**Dataset records**:
◆ ◆ ◆ ◆ ◆ ◆ ◆

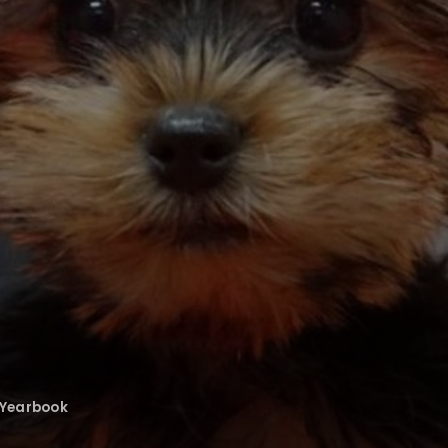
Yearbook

◆ ◆ ◆ ◆ ◆ ◆ ◆

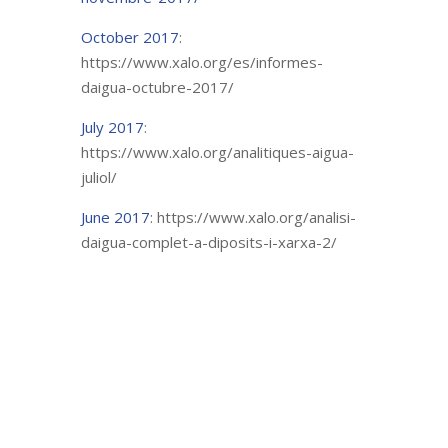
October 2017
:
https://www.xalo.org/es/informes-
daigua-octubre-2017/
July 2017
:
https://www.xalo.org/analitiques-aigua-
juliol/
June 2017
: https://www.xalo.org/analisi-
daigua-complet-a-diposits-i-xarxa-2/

◆ ◆ ◆ ◆ ◆ ◆ ◆

**Instructions to follow**: The lines to extract from the data above begin with the line containing "daigua-octubre-2017/" and end with the line containing "daigua-complet-a-diposits-i-xarxa-2/". Extract them exactly, including both.

**The answer**:
daigua-octubre-2017/
July 2017
:
https://www.xalo.org/analitiques-aigua-
juliol/
June 2017
: https://www.xalo.org/analisi-
daigua-complet-a-diposits-i-xarxa-2/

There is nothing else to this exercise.